System: 4 AMD EPYC 7551 cores / 24GB RAM / 40GB drive Ubuntu 20.04.6 LTS aarch64

xlsxwriter ```bash $ for i in {1..5}; do time python spyglass.py -n united_calanworie --minor 3550 --major 5350 --dump; done Saving spreadsheet... real 0m14.965s user 0m13.271s sys 0m0.300s Saving spreadsheet... real 0m14.765s user 0m13.321s sys 0m0.313s Saving spreadsheet... real 0m14.978s user 0m13.322s sys 0m0.305s Saving spreadsheet... real 0m14.824s user 0m13.335s sys 0m0.301s Saving spreadsheet... real 0m14.992s user 0m13.340s sys 0m0.277s ```
openpyxl ```bash $ for i in {1..5}; do time python spyglass.py -n united_calanworie --minor 3550 --major 5350 --dump; done Saving spreadsheet... real 0m18.845s user 0m16.993s sys 0m0.412s Saving spreadsheet... real 0m18.778s user 0m17.050s sys 0m0.344s Saving spreadsheet... real 0m18.720s user 0m16.860s sys 0m0.432s Saving spreadsheet... real 0m18.861s user 0m17.115s sys 0m0.393s Saving spreadsheet... real 0m18.759s user 0m16.834s sys 0m0.421s ```

I'd drag out my Windows laptop to run these tests on as well but I feel like that might be a little redundant.

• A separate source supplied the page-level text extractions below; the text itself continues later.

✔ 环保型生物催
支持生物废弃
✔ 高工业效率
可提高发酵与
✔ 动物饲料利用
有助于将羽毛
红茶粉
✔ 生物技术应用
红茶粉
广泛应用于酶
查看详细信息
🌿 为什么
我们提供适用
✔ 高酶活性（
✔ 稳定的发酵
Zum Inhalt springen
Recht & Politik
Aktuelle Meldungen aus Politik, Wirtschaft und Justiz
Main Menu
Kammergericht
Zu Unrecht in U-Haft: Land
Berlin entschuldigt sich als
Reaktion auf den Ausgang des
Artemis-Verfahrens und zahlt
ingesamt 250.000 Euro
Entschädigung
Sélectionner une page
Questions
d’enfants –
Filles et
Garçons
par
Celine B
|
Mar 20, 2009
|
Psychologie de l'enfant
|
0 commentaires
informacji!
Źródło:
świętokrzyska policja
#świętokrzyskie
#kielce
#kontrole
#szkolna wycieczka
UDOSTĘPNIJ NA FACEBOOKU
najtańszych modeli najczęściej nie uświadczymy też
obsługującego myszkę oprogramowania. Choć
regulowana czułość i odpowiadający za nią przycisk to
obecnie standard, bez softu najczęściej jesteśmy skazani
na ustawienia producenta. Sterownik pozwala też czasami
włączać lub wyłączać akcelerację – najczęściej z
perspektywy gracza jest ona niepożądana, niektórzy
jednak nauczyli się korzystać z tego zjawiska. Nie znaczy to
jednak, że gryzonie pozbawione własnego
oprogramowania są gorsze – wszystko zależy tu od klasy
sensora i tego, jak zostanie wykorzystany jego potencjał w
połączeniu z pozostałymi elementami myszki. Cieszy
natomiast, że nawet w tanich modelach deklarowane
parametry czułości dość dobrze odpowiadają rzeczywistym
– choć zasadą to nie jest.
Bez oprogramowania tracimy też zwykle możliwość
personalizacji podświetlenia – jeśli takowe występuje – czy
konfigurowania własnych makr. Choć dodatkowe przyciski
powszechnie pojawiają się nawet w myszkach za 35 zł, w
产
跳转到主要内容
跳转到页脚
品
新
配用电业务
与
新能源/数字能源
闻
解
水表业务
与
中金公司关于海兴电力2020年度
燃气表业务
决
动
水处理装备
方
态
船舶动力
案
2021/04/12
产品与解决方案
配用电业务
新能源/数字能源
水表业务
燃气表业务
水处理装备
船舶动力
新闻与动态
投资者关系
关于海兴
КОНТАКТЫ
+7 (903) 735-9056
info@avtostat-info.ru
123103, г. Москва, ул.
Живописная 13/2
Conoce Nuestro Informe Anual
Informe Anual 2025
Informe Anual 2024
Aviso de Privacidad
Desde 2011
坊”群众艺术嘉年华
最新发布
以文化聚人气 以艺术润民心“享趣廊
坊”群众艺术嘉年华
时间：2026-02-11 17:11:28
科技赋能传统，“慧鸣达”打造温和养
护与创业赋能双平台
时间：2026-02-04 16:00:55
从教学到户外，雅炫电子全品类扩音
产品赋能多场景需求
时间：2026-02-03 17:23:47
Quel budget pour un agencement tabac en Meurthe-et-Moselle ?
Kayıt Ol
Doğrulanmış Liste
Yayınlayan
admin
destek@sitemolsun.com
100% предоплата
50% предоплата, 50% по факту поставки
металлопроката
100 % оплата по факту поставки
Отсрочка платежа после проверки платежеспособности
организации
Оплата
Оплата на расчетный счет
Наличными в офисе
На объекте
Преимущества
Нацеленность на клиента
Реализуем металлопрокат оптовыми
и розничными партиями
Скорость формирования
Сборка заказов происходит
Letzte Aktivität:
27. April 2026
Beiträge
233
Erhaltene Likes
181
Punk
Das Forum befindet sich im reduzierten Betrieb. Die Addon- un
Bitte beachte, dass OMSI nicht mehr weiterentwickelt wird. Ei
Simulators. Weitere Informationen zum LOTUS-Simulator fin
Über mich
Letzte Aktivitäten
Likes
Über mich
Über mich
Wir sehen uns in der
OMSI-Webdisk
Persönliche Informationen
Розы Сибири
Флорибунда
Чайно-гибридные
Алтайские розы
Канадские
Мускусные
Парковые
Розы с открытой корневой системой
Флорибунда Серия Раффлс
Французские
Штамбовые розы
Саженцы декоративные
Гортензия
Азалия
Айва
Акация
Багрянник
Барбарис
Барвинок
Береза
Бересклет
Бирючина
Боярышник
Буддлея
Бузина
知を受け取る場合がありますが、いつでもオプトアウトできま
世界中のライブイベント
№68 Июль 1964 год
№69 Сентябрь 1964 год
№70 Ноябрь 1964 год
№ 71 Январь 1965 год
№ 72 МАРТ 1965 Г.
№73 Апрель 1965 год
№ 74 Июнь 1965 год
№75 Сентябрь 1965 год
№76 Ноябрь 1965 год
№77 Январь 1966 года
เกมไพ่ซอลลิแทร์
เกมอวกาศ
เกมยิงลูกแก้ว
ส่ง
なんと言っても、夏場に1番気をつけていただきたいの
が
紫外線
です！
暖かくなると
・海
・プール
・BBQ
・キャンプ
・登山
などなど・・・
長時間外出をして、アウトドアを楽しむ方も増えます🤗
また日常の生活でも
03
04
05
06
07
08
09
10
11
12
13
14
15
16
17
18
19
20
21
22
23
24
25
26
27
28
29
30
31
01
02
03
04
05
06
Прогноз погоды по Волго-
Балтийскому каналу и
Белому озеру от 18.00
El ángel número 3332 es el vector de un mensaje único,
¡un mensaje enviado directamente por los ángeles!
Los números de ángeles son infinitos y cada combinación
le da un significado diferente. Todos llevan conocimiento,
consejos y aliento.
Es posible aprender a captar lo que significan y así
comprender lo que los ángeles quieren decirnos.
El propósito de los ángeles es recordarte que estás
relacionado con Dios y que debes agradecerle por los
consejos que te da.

On higher-powered systems there's a 1.5-1.9 second speedup, which while not amazing is certainly better than no speedup at all. Where this PR shines though is lower end systems where CPU is going to be a bottleneck -- shaving up to four seconds off on the run with 4 CPU cores on a VM. It definitely makes the process more tolerable.

This is worth code review.

AavHRF commented 1 year ago

Per the notice given in v.3.0.1, this feature will only be available as a release candidate once merged, until the release of F/S.